Wry Catcher
Diamond Member
- Thread starter
- Banned
- #261
I thought the essence of your argument was that the rich did not create jobs.
Whether or not taxes are raised crosses into two areas that I have a problem with and neither is connected with creating jobs:
1. If taxes are to be raised, then all people should bear the increase equally. The poor disproportionately receive the fruits of government tree and should have to pay tax for this. They do not. Where is their fair share?
If you raise the tax by 1% on the rich, then apply that 1% to the poor also and eliminate all credits, write offs, deductions and hide-aways for everyone. Obviously, 1% of a million beats 1% of $30,000.

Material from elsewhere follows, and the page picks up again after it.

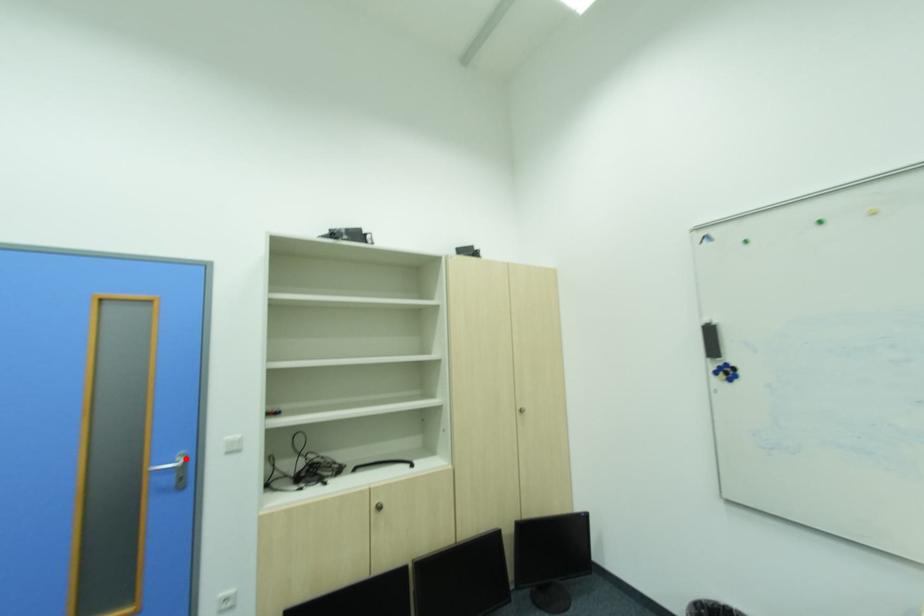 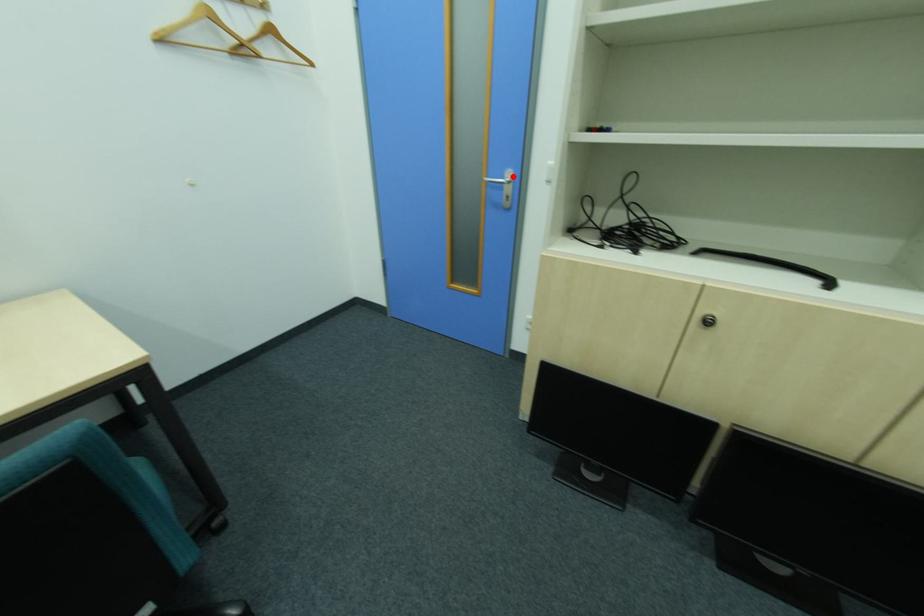 I am providing you with two images of the same scene from different viewpoints. A red point is marked on the first image and another point is marked on the second image. Is the red point in image1 aligned with the point shown in image2?

Yes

If you owe 1%, then pay it.
2. When the government receives money, it wastes it. There is no accountability. No matter how much they get, they are still short of the amount that they spend. Unless and until there is some kind of accountability, there is no use in wasting more with this gang of blind and retarded economic leaders.

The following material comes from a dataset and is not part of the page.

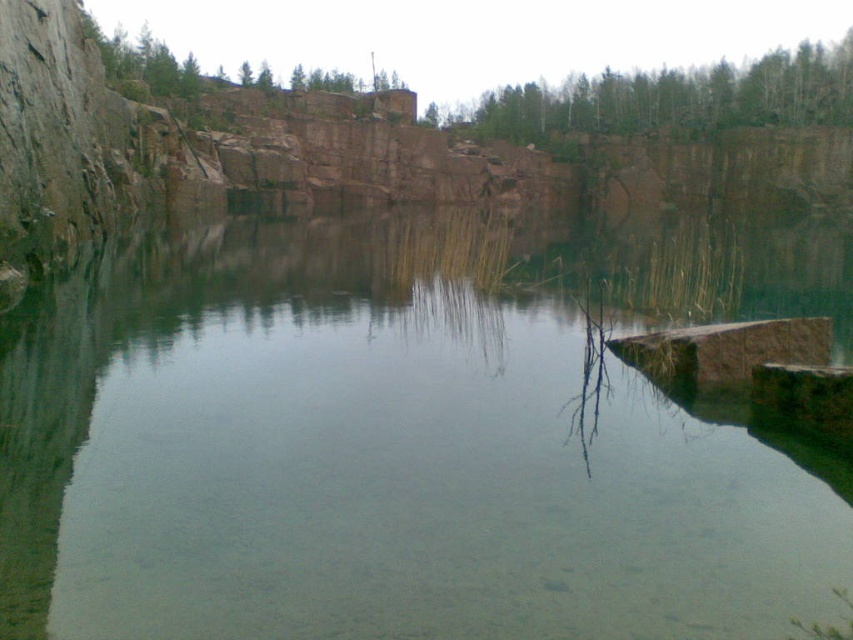 Between clear water at center and green leafy trees at upper center, which one is positioned lower?

clear water at center is lower down.

The height and width of the screenshot is (640, 853). Describe the element at coordinates (405, 435) in the screenshot. I see `clear water at center` at that location.

Locate an element on the screen. clear water at center is located at coordinates (405, 435).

How's that 2009 budget coming along, Harry?
If the tax liability affects only a small percent of the population, then there is no real outcry when a tax is increased.
When Nixon implemented the Lottery as the mechanism for the draft, the riots ended because the affected population reduced from everyone to a small sliver. This is the same tactic AND it includes Class Warfare so it's perfect for public opinion driven politicians and therefore, Democrats.
"I thought the essence of your argument was that the rich did not create jobs." Wrong! I simply asked for evidence that the 1% were job creators. Seems the only examples are Gates and Jobs, both of whom created jobs as their ideas took hold and a huge market was established (allowing insider traders to share information on a can't miss making the wealthy richer).